__Aim of the task__. First find the line with "SPAN smart electrical panels, allowing you to" in the entries below, then set down exactly every line through the line with "Victoria Park Pool", that line included.

__Saved entries__.
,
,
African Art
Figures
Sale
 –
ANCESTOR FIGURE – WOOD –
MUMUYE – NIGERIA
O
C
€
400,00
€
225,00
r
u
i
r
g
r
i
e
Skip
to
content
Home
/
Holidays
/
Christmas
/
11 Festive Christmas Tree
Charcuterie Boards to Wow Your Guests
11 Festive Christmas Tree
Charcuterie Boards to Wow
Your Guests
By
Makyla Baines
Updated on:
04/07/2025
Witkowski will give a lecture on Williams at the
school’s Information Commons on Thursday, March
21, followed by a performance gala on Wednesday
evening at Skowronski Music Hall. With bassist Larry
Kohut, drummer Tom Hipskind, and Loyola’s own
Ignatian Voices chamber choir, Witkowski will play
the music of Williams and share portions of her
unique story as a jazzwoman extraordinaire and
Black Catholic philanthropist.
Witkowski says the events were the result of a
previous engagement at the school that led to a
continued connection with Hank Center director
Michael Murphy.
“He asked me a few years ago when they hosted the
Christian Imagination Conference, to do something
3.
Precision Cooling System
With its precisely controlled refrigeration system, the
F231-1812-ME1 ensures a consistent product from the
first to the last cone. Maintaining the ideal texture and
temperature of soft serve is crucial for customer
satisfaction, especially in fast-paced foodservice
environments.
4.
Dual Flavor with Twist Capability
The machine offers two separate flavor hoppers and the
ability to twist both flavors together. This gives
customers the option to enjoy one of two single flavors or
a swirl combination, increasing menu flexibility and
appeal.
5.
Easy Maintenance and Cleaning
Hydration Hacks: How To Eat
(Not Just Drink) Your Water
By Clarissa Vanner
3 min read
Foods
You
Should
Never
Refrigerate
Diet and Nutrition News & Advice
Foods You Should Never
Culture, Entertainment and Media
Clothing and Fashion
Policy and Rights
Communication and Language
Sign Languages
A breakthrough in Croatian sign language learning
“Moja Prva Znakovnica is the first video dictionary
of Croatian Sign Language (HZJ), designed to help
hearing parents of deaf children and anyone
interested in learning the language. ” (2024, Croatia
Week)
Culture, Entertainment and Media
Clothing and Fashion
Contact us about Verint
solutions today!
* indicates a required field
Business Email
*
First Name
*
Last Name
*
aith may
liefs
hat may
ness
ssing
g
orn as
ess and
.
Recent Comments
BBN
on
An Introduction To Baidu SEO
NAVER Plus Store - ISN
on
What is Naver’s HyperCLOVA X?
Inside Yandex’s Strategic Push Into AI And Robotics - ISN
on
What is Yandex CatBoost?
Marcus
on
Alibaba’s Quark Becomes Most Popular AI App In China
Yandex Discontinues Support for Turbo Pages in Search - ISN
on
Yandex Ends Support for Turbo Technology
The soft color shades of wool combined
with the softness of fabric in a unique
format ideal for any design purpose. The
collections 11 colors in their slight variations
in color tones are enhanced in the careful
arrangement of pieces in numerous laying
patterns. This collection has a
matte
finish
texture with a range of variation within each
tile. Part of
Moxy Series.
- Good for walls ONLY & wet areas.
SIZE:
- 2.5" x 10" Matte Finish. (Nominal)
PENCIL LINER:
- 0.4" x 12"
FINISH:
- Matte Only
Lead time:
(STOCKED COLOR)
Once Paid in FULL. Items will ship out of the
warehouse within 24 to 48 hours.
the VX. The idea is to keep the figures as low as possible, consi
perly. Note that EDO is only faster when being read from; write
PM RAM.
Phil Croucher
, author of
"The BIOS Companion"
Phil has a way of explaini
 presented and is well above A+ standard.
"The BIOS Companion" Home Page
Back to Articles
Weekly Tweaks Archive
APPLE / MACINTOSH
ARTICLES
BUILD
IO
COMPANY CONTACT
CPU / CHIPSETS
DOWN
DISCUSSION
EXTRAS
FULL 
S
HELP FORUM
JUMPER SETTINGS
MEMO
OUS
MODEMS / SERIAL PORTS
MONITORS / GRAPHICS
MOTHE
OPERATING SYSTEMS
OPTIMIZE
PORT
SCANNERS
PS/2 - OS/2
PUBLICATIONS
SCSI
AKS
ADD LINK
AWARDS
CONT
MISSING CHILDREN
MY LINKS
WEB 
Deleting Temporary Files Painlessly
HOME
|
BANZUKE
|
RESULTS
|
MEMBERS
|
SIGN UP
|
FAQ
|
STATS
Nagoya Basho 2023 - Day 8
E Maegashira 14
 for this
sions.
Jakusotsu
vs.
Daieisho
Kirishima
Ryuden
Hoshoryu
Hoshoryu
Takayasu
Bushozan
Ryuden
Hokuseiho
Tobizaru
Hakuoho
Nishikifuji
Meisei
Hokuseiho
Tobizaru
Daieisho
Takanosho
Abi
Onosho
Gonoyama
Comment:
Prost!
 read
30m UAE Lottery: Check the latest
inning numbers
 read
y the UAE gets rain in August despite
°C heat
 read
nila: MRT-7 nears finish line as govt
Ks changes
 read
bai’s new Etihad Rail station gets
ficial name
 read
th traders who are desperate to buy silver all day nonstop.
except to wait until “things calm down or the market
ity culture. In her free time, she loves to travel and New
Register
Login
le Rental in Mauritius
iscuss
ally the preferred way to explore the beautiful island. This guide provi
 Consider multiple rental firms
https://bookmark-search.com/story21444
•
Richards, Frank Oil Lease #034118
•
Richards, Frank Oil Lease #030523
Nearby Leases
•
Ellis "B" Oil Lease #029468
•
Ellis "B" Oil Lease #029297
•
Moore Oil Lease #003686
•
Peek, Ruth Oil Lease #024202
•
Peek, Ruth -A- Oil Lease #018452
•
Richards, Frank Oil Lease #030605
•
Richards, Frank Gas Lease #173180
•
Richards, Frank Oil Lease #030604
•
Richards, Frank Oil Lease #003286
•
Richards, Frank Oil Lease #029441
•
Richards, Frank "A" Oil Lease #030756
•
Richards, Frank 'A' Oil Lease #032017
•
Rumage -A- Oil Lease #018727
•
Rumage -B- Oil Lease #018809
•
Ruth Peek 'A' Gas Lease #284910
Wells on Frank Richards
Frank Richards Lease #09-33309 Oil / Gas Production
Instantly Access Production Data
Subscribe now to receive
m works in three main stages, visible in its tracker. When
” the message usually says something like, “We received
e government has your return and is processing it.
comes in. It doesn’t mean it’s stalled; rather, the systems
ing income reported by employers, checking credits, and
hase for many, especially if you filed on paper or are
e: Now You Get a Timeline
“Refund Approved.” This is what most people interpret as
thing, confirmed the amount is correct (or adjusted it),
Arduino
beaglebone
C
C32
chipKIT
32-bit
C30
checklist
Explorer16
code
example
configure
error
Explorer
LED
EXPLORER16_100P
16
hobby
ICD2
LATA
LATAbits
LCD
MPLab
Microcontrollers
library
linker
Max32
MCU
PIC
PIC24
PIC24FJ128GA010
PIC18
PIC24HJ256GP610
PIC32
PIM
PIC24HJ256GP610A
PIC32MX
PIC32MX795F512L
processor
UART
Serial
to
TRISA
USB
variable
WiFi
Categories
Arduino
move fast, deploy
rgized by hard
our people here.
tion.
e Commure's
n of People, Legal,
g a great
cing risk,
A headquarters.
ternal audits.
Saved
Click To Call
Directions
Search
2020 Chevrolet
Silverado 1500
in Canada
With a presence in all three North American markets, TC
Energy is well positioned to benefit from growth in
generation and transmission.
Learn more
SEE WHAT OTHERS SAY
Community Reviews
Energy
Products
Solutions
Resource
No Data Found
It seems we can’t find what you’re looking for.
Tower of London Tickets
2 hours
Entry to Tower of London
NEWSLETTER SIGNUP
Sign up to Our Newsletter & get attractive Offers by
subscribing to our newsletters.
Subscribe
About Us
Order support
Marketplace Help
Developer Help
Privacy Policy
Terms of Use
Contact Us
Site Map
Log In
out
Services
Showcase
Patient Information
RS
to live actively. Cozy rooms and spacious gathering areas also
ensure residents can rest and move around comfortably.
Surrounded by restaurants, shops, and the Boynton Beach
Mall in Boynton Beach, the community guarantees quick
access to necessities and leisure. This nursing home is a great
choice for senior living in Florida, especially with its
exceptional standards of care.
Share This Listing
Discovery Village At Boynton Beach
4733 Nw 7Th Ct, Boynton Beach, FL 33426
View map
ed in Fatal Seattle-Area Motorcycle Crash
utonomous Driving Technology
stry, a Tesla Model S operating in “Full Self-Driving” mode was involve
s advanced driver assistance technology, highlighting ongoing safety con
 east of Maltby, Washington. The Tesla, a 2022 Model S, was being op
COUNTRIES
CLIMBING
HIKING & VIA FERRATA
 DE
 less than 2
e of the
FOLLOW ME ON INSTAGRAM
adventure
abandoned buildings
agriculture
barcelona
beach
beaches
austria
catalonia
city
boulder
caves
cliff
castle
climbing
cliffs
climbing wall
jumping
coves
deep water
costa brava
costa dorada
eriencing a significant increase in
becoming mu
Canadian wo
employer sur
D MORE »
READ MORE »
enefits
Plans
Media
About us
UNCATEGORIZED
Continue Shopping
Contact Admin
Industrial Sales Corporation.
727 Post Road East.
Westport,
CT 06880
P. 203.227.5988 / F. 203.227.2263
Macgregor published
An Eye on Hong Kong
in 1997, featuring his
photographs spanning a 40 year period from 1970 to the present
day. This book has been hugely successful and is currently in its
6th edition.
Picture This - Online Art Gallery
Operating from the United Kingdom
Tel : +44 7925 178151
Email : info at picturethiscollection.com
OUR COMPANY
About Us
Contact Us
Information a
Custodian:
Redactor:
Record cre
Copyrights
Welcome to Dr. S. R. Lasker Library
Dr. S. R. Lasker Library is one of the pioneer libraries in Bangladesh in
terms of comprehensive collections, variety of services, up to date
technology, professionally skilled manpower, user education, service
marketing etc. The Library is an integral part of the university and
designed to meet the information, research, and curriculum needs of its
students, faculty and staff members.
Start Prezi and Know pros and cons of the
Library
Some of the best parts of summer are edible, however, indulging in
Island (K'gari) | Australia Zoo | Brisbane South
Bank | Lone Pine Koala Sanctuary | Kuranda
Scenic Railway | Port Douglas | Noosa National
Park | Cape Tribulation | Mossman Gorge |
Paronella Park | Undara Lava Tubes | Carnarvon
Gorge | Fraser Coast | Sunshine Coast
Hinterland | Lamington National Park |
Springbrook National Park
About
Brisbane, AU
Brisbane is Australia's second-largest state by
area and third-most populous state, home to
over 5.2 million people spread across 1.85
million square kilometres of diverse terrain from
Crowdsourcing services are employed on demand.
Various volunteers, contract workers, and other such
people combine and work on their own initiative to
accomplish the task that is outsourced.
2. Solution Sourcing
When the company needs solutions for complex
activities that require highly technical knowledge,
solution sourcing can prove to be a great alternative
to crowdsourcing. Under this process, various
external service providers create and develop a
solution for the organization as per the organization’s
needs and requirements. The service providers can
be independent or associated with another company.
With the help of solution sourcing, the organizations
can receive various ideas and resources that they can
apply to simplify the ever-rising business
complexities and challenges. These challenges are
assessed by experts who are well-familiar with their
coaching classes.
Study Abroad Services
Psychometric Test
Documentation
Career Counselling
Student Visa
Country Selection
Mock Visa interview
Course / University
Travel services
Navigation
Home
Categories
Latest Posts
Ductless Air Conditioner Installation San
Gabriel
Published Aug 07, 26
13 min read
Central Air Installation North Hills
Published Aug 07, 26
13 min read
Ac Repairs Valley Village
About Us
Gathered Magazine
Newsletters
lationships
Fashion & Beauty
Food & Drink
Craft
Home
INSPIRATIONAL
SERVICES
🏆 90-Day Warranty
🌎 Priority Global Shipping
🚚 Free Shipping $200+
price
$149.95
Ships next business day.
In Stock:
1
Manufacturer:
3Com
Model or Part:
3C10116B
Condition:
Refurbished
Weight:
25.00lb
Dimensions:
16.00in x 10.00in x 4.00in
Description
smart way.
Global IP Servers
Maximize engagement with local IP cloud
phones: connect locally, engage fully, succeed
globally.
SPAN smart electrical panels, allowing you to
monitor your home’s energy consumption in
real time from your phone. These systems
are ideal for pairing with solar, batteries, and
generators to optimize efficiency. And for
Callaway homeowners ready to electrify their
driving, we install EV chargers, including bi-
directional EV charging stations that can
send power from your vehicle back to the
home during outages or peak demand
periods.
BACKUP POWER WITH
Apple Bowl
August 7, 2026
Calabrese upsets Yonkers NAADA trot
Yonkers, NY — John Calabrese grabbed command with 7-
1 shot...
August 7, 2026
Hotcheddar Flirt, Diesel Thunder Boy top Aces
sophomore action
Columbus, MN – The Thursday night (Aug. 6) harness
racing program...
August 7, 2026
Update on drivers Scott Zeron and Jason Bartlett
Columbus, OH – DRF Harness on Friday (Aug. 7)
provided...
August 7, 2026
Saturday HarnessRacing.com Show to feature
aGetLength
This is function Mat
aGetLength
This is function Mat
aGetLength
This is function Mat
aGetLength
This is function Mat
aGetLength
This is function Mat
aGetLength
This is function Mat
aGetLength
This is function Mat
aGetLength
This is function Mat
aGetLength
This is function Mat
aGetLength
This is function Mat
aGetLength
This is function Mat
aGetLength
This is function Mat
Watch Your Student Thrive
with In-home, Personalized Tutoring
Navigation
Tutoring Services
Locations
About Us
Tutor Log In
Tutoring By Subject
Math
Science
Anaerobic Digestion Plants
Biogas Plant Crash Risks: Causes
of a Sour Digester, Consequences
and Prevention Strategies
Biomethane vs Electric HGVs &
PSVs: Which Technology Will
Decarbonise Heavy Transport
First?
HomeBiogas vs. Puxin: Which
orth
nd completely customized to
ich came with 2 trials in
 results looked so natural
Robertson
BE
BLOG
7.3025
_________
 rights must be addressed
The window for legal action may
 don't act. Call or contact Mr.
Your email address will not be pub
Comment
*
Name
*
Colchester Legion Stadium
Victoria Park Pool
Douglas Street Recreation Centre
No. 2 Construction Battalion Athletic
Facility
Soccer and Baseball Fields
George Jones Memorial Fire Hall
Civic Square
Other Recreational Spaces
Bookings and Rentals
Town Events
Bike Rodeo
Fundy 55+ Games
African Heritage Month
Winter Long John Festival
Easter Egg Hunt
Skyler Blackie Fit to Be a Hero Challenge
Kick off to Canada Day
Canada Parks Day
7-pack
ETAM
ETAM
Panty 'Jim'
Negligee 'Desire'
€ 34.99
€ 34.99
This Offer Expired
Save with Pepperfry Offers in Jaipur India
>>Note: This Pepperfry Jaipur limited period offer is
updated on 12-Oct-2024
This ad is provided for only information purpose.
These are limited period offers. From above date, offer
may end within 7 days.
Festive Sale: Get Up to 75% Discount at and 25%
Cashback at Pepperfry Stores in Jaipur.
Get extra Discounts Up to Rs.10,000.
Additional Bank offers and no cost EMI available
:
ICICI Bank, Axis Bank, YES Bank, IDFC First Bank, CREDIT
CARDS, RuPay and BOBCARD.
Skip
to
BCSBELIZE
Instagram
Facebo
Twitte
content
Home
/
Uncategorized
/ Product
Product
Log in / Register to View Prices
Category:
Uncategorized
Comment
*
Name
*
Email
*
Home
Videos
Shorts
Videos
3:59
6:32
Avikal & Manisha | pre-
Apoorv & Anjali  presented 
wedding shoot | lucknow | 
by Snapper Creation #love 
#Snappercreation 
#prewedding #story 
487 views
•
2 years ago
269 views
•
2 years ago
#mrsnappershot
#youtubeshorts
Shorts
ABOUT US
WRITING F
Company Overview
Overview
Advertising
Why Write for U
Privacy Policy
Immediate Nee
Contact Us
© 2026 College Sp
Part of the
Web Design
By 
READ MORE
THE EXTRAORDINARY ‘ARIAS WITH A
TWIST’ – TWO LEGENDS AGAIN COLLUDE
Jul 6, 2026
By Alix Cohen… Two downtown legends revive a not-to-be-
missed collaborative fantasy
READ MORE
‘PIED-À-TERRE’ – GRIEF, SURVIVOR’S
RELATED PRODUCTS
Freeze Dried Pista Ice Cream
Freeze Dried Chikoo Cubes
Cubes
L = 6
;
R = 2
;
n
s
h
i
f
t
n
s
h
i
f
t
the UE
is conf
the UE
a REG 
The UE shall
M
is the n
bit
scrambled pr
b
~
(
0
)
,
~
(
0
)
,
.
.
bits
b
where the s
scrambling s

__Result of this exercise__.
SPAN smart electrical panels, allowing you to
monitor your home’s energy consumption in
real time from your phone. These systems
are ideal for pairing with solar, batteries, and
generators to optimize efficiency. And for
Callaway homeowners ready to electrify their
driving, we install EV chargers, including bi-
directional EV charging stations that can
send power from your vehicle back to the
home during outages or peak demand
periods.
BACKUP POWER WITH
Apple Bowl
August 7, 2026
Calabrese upsets Yonkers NAADA trot
Yonkers, NY — John Calabrese grabbed command with 7-
1 shot...
August 7, 2026
Hotcheddar Flirt, Diesel Thunder Boy top Aces
sophomore action
Columbus, MN – The Thursday night (Aug. 6) harness
racing program...
August 7, 2026
Update on drivers Scott Zeron and Jason Bartlett
Columbus, OH – DRF Harness on Friday (Aug. 7)
provided...
August 7, 2026
Saturday HarnessRacing.com Show to feature
aGetLength
This is function Mat
aGetLength
This is function Mat
aGetLength
This is function Mat
aGetLength
This is function Mat
aGetLength
This is function Mat
aGetLength
This is function Mat
aGetLength
This is function Mat
aGetLength
This is function Mat
aGetLength
This is function Mat
aGetLength
This is function Mat
aGetLength
This is function Mat
aGetLength
This is function Mat
Watch Your Student Thrive
with In-home, Personalized Tutoring
Navigation
Tutoring Services
Locations
About Us
Tutor Log In
Tutoring By Subject
Math
Science
Anaerobic Digestion Plants
Biogas Plant Crash Risks: Causes
of a Sour Digester, Consequences
and Prevention Strategies
Biomethane vs Electric HGVs &
PSVs: Which Technology Will
Decarbonise Heavy Transport
First?
HomeBiogas vs. Puxin: Which
orth
nd completely customized to
ich came with 2 trials in
 results looked so natural
Robertson
BE
BLOG
7.3025
_________
 rights must be addressed
The window for legal action may
 don't act. Call or contact Mr.
Your email address will not be pub
Comment
*
Name
*
Colchester Legion Stadium
Victoria Park Pool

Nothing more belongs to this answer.